> **GOAL OF THE EXERCISE**:
Look below for the line containing "Reject All (1199, 1311)"; from there through the line containing "News & Events (966, 36)", both lines included, please set down each line exactly and nothing else.
:: MATERIAL TO PROCESS ::
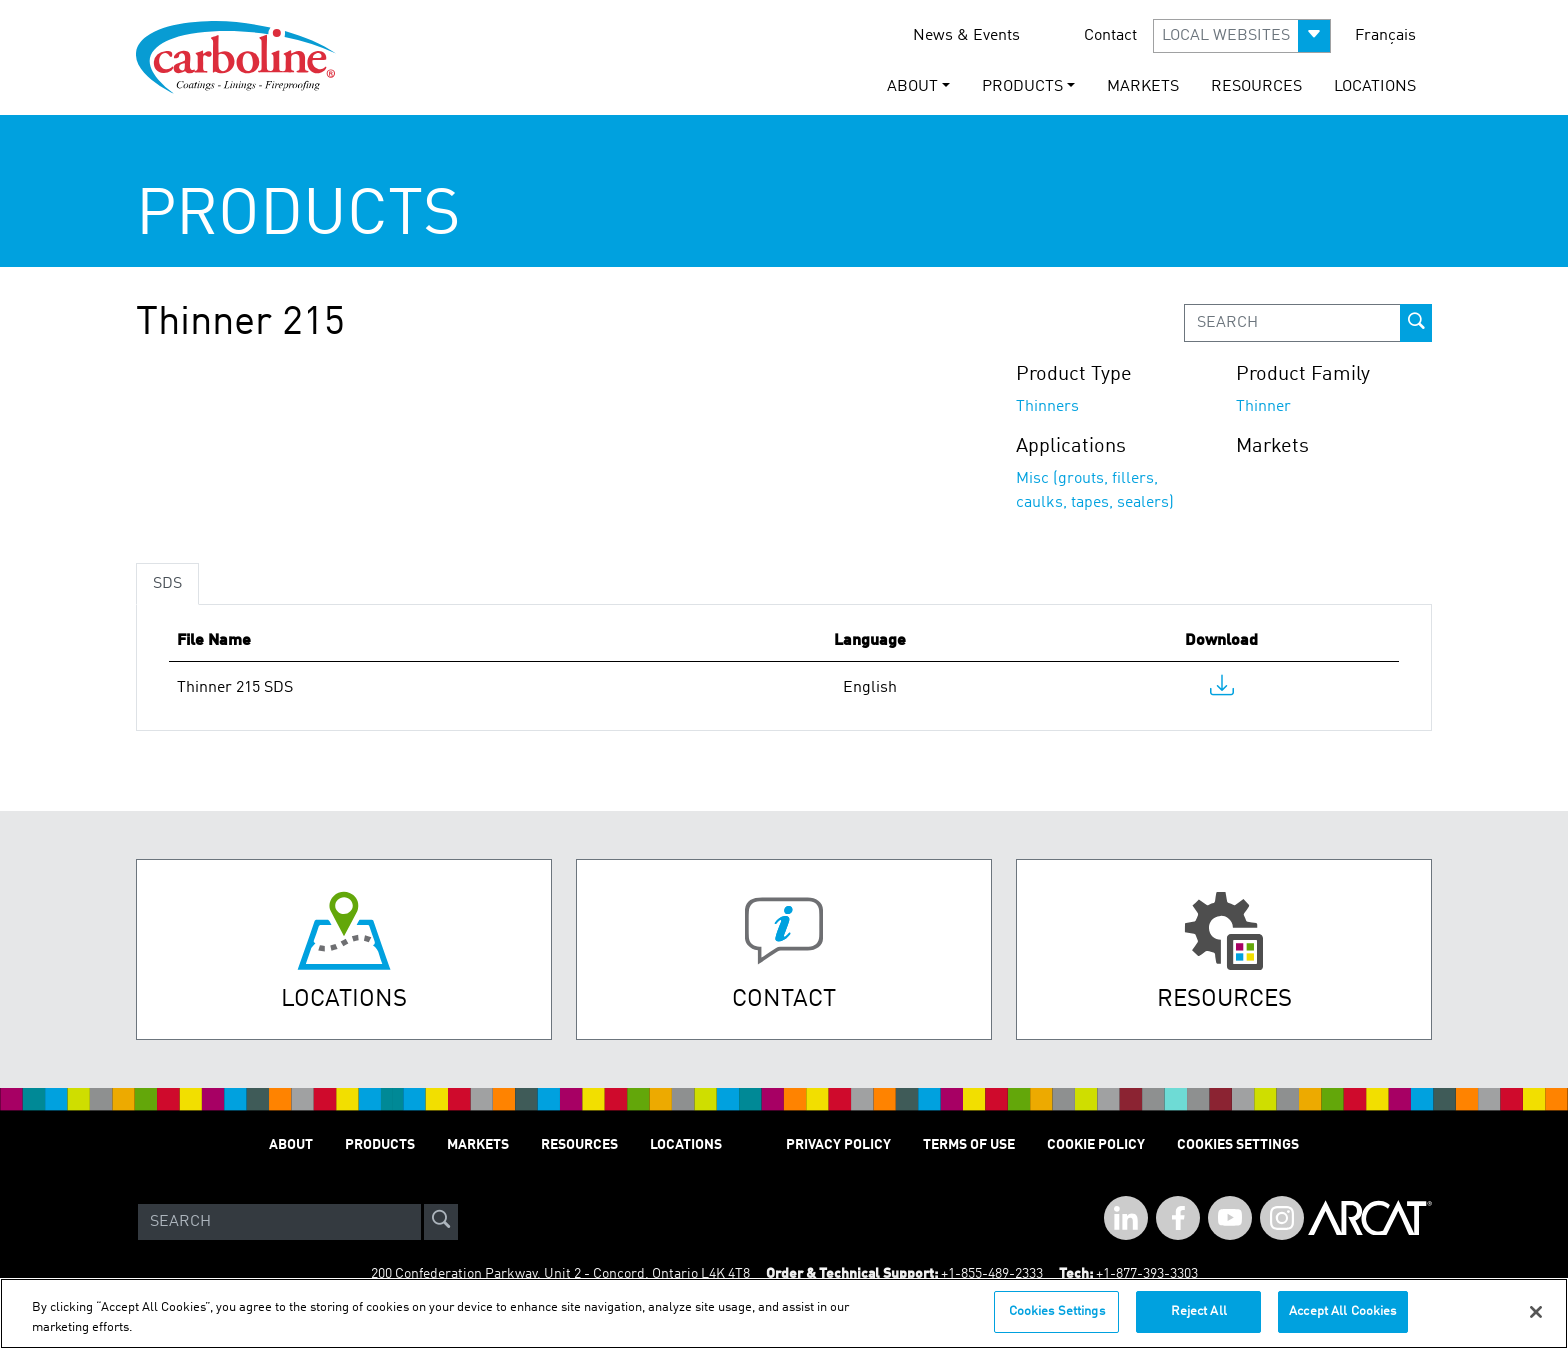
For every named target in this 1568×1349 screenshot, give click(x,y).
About (291, 1145)
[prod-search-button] (1416, 323)
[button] (1242, 36)
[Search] (279, 1222)
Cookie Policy (1096, 1145)
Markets (1143, 87)
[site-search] (441, 1222)
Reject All (1199, 1311)
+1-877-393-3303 (1147, 1274)
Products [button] (1022, 87)
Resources (1256, 87)
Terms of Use (969, 1145)
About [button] (912, 87)
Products (380, 1145)
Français (1385, 36)
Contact (1110, 36)
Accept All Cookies (1342, 1311)
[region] (784, 1313)
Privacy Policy (838, 1145)
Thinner (1263, 407)
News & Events (966, 36)
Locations (1375, 87)
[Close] (1536, 1312)
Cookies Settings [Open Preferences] (1238, 1145)
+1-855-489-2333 (992, 1274)
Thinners (1047, 407)
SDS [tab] (167, 584)
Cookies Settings (1057, 1311)
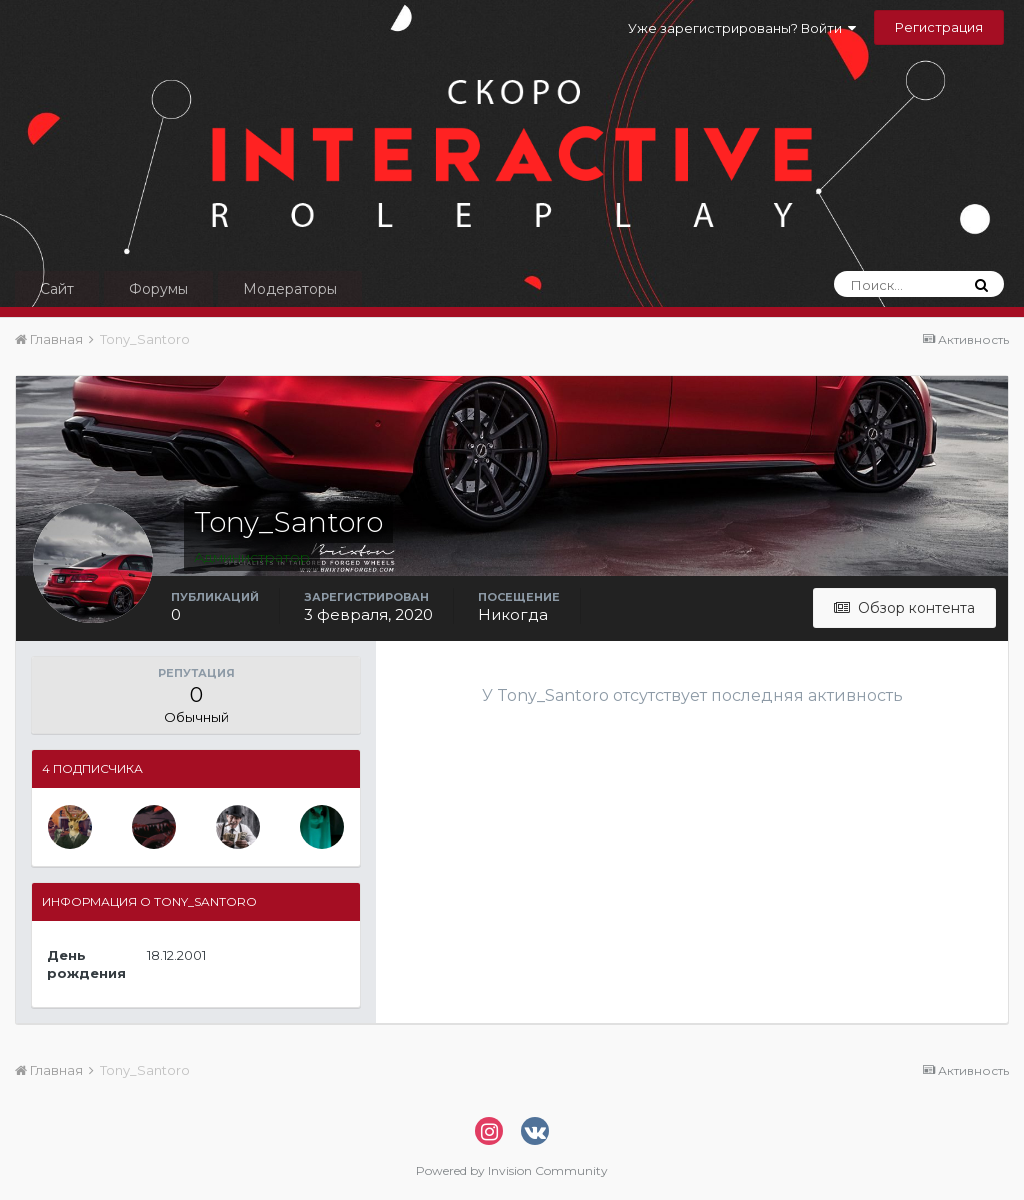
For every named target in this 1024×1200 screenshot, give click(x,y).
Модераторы (290, 289)
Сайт (57, 289)
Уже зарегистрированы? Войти (742, 28)
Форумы (158, 289)
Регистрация (939, 27)
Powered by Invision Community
:::
> **RESULT OF THE TASK**:
Reject All (1199, 1311)
+1-877-393-3303 (1147, 1274)
Products [button] (1022, 87)
Resources (1256, 87)
Terms of Use (969, 1145)
About [button] (912, 87)
Products (380, 1145)
Français (1385, 36)
Contact (1110, 36)
Accept All Cookies (1342, 1311)
[region] (784, 1313)
Privacy Policy (838, 1145)
Thinner (1263, 407)
News & Events (966, 36)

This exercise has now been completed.